Moving forward with streaming templates

Saxon 9.2 introduced a limited capability to do "push processing" (using template rules) in streaming mode, that is, while parsing the source document, without ever building a tree representation of the source document in memory. This (added to the other streaming capabilities in Saxon) provides a useful capability for people who have to handle very large documents, but it only supports a small subset of the language, and achieving anything useful can sometimes require rather contorted programming. I've been revisiting the facility with the aim of supporting a much larger subset of the XSLT language in streaming mode, hopefully more like 80% rather than 20%, and thus making the streaming facilities far more accessible to the average developer.

Details of the current facility (in Saxon 9.2) are at http://www.saxonica.com/documentation/sourcedocs/serial/templates.html. Note how the documentation lists the small number of things that you are allowed to do, rather than the large number of things that you aren't. One of the aims is to reverse this, so the documentation only describes the list of things that aren't supported in streaming mode. Hopefully this list will be as simple as possible, and reflect user expectations: it's easy enough to tell people that you can't use the following-sibling axis, or last(), or xsl:number, and people will understand why; but having a rule that //a is allowed but //a/b isn't is just too hard for people to work with.

Making this work has involved some fairly fundamental refactoring of the implementation. Saxon has for some time supported streaming of simple path expressions in push mode. This was originally introduced to support the XPath expressions allowed in XML Schema identity (uniqueness and referential) constraints, which allow only very simple downward paths; Saxon supports a slightly larger XPath subset than this in streaming mode, but it is still very restrictive. However, the basic architecture to implement this is quite powerful. When doing XSD validation, many uniqueness constraints can be in force at the same time (that is, within the same region of a source document), and Saxon's streaming engine therefore has the capability to distribute parsing events to an arbitrary number of recipients. The component that distributes the events is called the WatchManager, and each recipient is called a Watch. Watches may be added or removed dynamically during the course of parsing, and are notified when events occur that they have expressed an interest in.

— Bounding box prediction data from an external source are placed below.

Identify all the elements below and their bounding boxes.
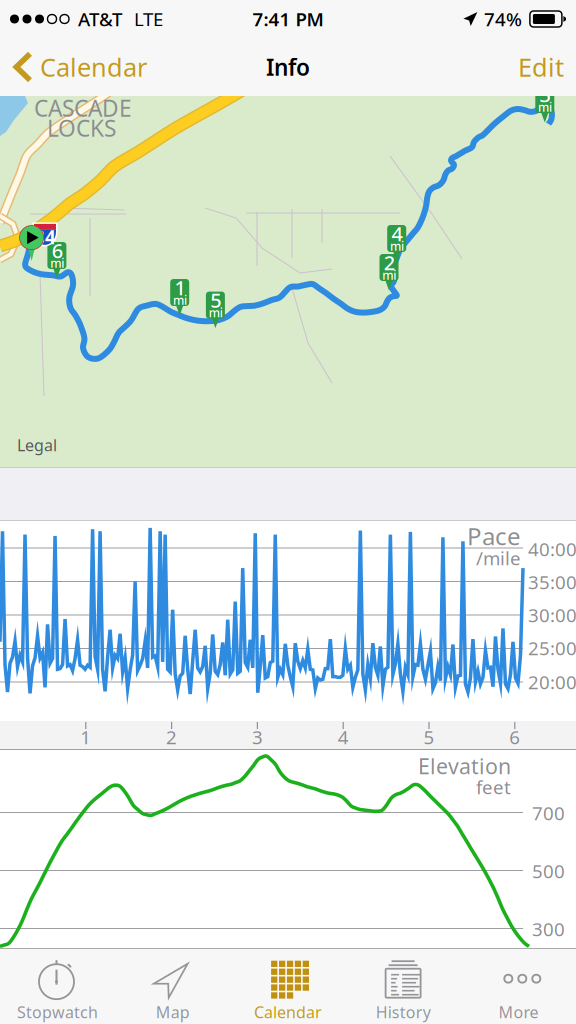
staticText: mi: [209, 305, 223, 320]
button[interactable]: History: [346, 948, 461, 1024]
staticText: LTE: [134, 7, 163, 31]
staticText: Pace: [467, 520, 521, 552]
button[interactable]: Calendar: [0, 38, 155, 96]
staticText: 6: [52, 237, 63, 264]
staticText: 4: [338, 725, 349, 749]
staticText: 1: [80, 725, 91, 749]
staticText: 3: [540, 81, 551, 108]
staticText: Legal: [17, 434, 57, 456]
staticText: CASCADE: [34, 93, 132, 123]
staticText: /mile: [476, 546, 521, 570]
staticText: Map: [156, 1001, 190, 1023]
button[interactable]: More: [461, 948, 576, 1024]
staticText: 7:41 PM: [252, 7, 324, 31]
button[interactable]: Edit: [490, 38, 564, 96]
staticText: 4: [392, 220, 402, 247]
staticText: mi: [382, 267, 396, 283]
staticText: Info: [266, 52, 310, 82]
staticText: More: [498, 1001, 538, 1023]
staticText: 6: [509, 725, 520, 749]
staticText: mi: [173, 292, 187, 308]
staticText: feet: [476, 775, 511, 799]
staticText: 35:00: [528, 570, 576, 594]
staticText: 20:00: [528, 670, 576, 694]
staticText: 74%: [484, 7, 522, 31]
button[interactable]: Calendar: [230, 948, 346, 1024]
staticText: 2: [384, 249, 395, 276]
staticText: 3: [252, 725, 263, 749]
staticText: History: [376, 1001, 431, 1023]
staticText: 25:00: [528, 636, 576, 660]
button[interactable]: Map: [115, 948, 230, 1024]
staticText: mi: [50, 255, 64, 271]
staticText: 500: [532, 859, 565, 883]
staticText: 5: [424, 725, 434, 749]
staticText: 2: [166, 725, 177, 749]
staticText: 40:00: [528, 537, 576, 561]
staticText: Calendar: [40, 50, 147, 84]
staticText: 300: [532, 917, 565, 941]
staticText: Edit: [518, 50, 564, 84]
staticText: mi: [390, 238, 404, 254]
staticText: Calendar: [254, 1001, 322, 1023]
staticText: AT&T: [78, 7, 122, 31]
staticText: Elevation: [418, 752, 511, 780]
staticText: 5: [210, 287, 221, 313]
staticText: 84: [34, 224, 56, 249]
button[interactable]: Stopwatch: [0, 948, 115, 1024]
staticText: 700: [532, 801, 565, 825]
staticText: Stopwatch: [17, 1001, 98, 1023]
staticText: mi: [538, 99, 552, 115]
staticText: 1: [174, 274, 186, 301]
staticText: LOCKS: [47, 113, 116, 143]
staticText: 30:00: [528, 603, 576, 627]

(Note that this kind of approach is really only possible with a push architecture, where the XML parser notifies events to the application. While one can envisage both schema validation and streamed XPath evaluation working on a pull implementation, it's very hard to see how a pull system could organize itself so multiple clients are reading the same data stream in parallel.)

The WatchManager engine was used to support Saxon's initial foray into streamed XSLT processing, the "streaming copy" where every element selected by a path expression is copied to a mini-tree, and the mini-trees are then processed, one at a time, by the rest of the stylesheet code. In Saxon 9.2 this capability is packaged in the form of the saxon:stream() extension function, and is available in both XSLT and XQuery. (Details at http://www.saxonica.com/documentation/sourcedocs/serial/saxonstream.html).

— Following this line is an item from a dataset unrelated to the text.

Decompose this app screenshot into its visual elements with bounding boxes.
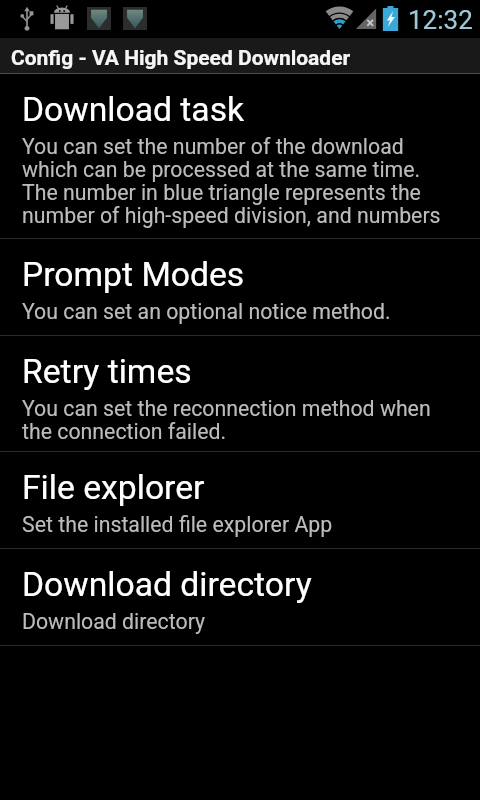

The implementation of streaming templates in 9.2, however, doesn't use the WatchManager. Instead, events from the SAX parser are passed to a StreamingDespatcher which keeps track of which template rules are active. The template rule itself is inverted (compiled into a co-routine, in the sense of Jackson Structured Programming): that is, the compiled code does not issue a subroutine call in response to an apply-template instruction (or other instructions that recurse down the tree, like xsl:copy-of and xsl:value-of); instead, it saves its state on an application stack, and yields control to its caller (the StreamingDespatcher), being called again to finish its work when the SAX parser notifies the matching end tag.

I've made two significant changes to this architecture this week. Firstly, I've combined the functionality of the Selection objects (representing the streamable XPath expressions defined originally in the XSD specification) with the Pattern objects used to represent XSLT patterns. There were many similarities, and although there are also significant differences, it seemed that there were many benefits in combining the implementations: less code to maintain, enhancements apply to both cases, and only one set of rules for users to learn. One difference in functionality is that in streaming, the expression heading will select only <heading> elements that are children of the context node, whereas with XSLT pattern matching the pattern heading will select a <heading> element anywhere in the tree. So there are two modes of operation, anchored and unanchored: but this turns out to be a relatively minor difference. Another (larger) difference is that the predicates in an XSLT pattern are unrestricted, whereas in streamed paths they will be constrained, for example the predicate [following-sibling::x] will not be allowed.

The second change to the architecture is that streaming templates will use the WatchManager to do the despatching, rather than having a separate StreamingDespatcher. It turns out that the WatchManager engine is quite powerful enough to do the job. Essentially, for each kind of construct that can appear in a streamed template and that can be invoked to process the subtree of a node (including apply-templates, xsl:copy-of, xsl:value-of, operations that get the string value or the typed value of the node, and aggregate functions such as count() and exists()), there is a special kind of Watch defined: the Watch defines which nodes it is interested in, and what it does with them, and the WatchManager only needs to know which Watches are active at any given time, and to pass them the relevant parsing events.

One of the great advantages of this approach is that the facilities are much more uniform. In particular, the expressions you can write within <xsl:apply-templates select="X"/> or <xsl:copy-of select="X"/> or <xsl:value-of select="X"/> or <xsl:sequence select="count(X)"/> are exactly the same, and are essentially the same as the rules for XSLT patterns, with some restrictions on what can appear in the predicates. A glance at the Saxon 9.2 facility shows how much of an improvement this is.

I've also introduced some machinery to allow the output of a watch to be processed through a push pipeline (known as a "feed"). Currently a function such as sum() or average() gets its data using a pull pipeline, a sequence of iterators each of which does some processing on the items delivered by the next iterator in the chain. For example, the nodes returned by an axis iterator are first atomized, then untyped values are converted to numbers, then the sequence is typechecked, before finally adding each number to a running total. Within a streamed template, this is reversed: each of these operations is invoked in push mode as the next item of data becomes available.

A consequence of allowing patterns as streamable paths is that it becomes legal to evaluate something like <xsl:apply-templates select="//section". The difficulty with this kind of expression comes when sections are nested: while processing sections that are nested three levels deep, parsing events must be sent to three different activations of the corresponding template rule, and the outputs of these template rules must be delivered in the correct order to the result document. Arguably this is not pure streaming, because it involves some buffering (of results, not of the source), but the fact is that it is very convenient to users to allow such constructs. It's not possible to disallow an expression that selects nested nodes (like //section) without disallowing many useful expressions that don't (like //employee), and it makes sense here for the implementation to take the strain in the interests of usability. As it turns out, there is no overhead caused by the result-buffering code in the case where the node sequence turns out to contain no nesting, as in the //employee example.

There's still a lot of work to do to round this off and get it to production quality - most particularly, on testing. However, the heavy refactoring of the last few days is done, in the sense that all tests that worked before are now working again. I'll report again on progress as the implementation proceeds.